Methodological Strengths

  • Use of urinary PCR and paired serology to confirm active leptospiral infection.
  • Multimodal clinical characterization including bronchoscopy, ultrasound, and radiography.

Limitations

  • Small retrospective case series with incomplete clinical data and limited long-term follow-up.
  • Lack of mechanistic experiments to elucidate pathophysiology.

Future Directions: Prospective studies to define pathophysiology and evaluate diagnostic yield of airway secretions while addressing biohazard considerations.

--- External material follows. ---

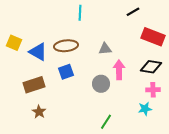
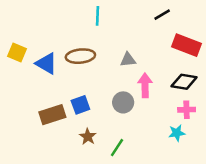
blue square: (66, 72) -> (80, 105), moved
brown rectangle: (34, 85) -> (52, 115), moved
brown star: (39, 112) -> (88, 137), moved
green line: (106, 122) -> (117, 148), moved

BACKGROUND: Leptospirosis is a widespread zoonotic, infectious disease associated with abortion, stillbirth, as well as liver and kidney failure. Leptospiral Pulmonary Haemorrhage Syndrome (LPHS) has increasingly been reported in human and canine patients infected by Leptospira and is associated with a high fatality rate. In equine medicine, pulmonary haemorrhage has mainly been described in foals with leptospiral infections, but rarely in adult horses. OBJECTIVES: To characterise the clinicopathological features of pulmonary haemorrhage as a distinct disease entity in adult horses with leptospirosis, termed Equine Leptospiral Pulmonary Haemorrhage Syndrome. STUDY DESIGN: Retrospective case series. METHODS: The clinical presentation, with blood biochemical, tracheobronchoscopic, ultrasonographic, and radiographic findings, as well as treatment and outcomes, is described in six adult horses. Leptospiral infection was confirmed by urinary PCR analysis and paired serology. RESULTS: Cases had pulmonary haemorrhage accompanied by concurrent azotaemia. Thoracic radiographs revealed a structured interstitial pattern, with marked accentuation in the caudodorsal lung fields in all cases. Leptospiral infection was confirmed in 5/6 horses by urinary PCR analysis, and in all horses by early seroconversion. Four cases survived to hospital discharge. MAIN LIMITATIONS: Small case series, incomplete clinical data, limited long-term follow-up. CONCLUSIONS: The term Equine Leptospiral Pulmonary Haemorrhage Syndrome is proposed to designate equine leptospirosis characterised by acute respiratory distress caused by pulmonary haemorrhage associated with blood biochemical disturbances including hyponatraemic and hypochloraemic azotaemia and increased serum amyloid A concentrations. The exact pathophysiology of pulmonary haemorrhage in equine leptospirosis remains incompletely elucidated. Urinary PCR analysis and paired serum microagglutination assays were useful to diagnose active leptospiral infection. The diagnostic benefit of tracheobronchial secretions remains an area for further investigation considering its potential source as a biohazard.